◆ To do
Could you filter the records below and return each line that holds "para"?

Data items:

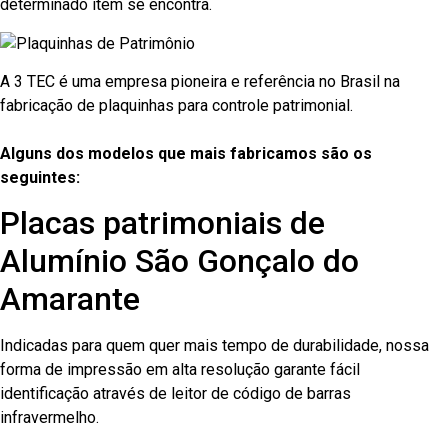
determinado item se encontra.
A 3 TEC é uma empresa pioneira e referência no Brasil na
fabricação de plaquinhas para controle patrimonial.
Alguns dos modelos que mais fabricamos são os
seguintes:
Placas patrimoniais de
Alumínio São Gonçalo do
Amarante
Indicadas para quem quer mais tempo de durabilidade, nossa
forma de impressão em alta resolução garante fácil
identificação através de leitor de código de barras
infravermelho.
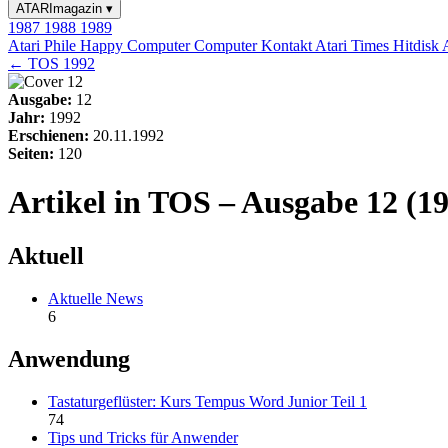
ATARImagazin
▾
1987
1988
1989
Atari Phile
Happy Computer
Computer Kontakt
Atari Times
Hitdisk
← TOS 1992
Ausgabe:
12
Jahr:
1992
Erschienen:
20.11.1992
Seiten:
120
Artikel in TOS – Ausgabe 12 (1
Aktuell
Aktuelle News
6
Anwendung
Tastaturgeflüster: Kurs Tempus Word Junior Teil 1
74
Tips und Tricks für Anwender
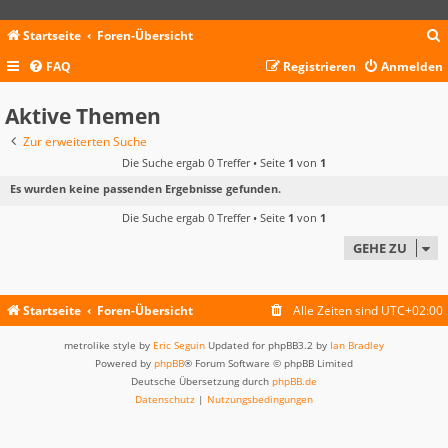
Startseite
Foren-Übersicht
FAQ
Registrieren
Anmelden
c
Aktive Themen
Zur erweiterten Suche
Die Suche ergab 0 Treffer • Seite
1
von
1
Es wurden keine passenden Ergebnisse gefunden.
Die Suche ergab 0 Treffer • Seite
1
von
1
GEHE ZU
Startseite
Foren-Übersicht
Alle Zeiten sind
UTC+02:00
metrolike style by
Eric Seguin
Updated for phpBB3.2 by
Ian Bradley
Powered by
phpBB
® Forum Software © phpBB Limited
Deutsche Übersetzung durch
phpBB.de
Datenschutz
|
Nutzungsbedingungen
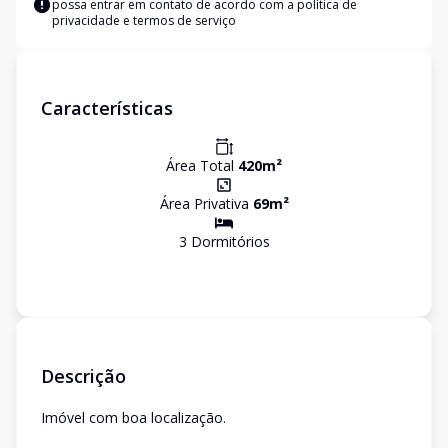
possa entrar em contato de acordo com a
política de
privacidade e termos de serviço
Características
Área Total
420
m²
Área Privativa
69
m²
3
Dormitório
s
Descrição
Imóvel com boa localização.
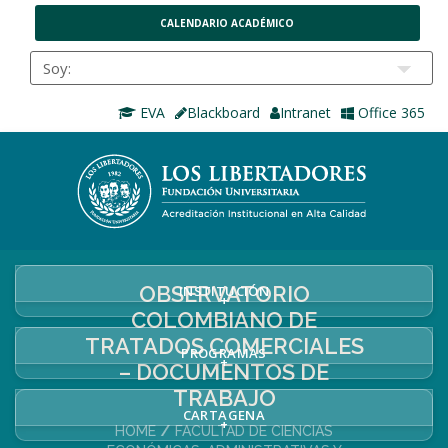
CALENDARIO ACADÉMICO
EVA
Blackboard
Intranet
Office 365
OBSERVATORIO
INSTITUCIÓN
+
COLOMBIANO DE
TRATADOS COMERCIALES
PROGRAMAS
+
– DOCUMENTOS DE
TRABAJO
CARTAGENA
+
HOME
FACULTAD DE CIENCIAS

◆ Answer box
fabricação de plaquinhas para controle patrimonial.
Indicadas para quem quer mais tempo de durabilidade, nossa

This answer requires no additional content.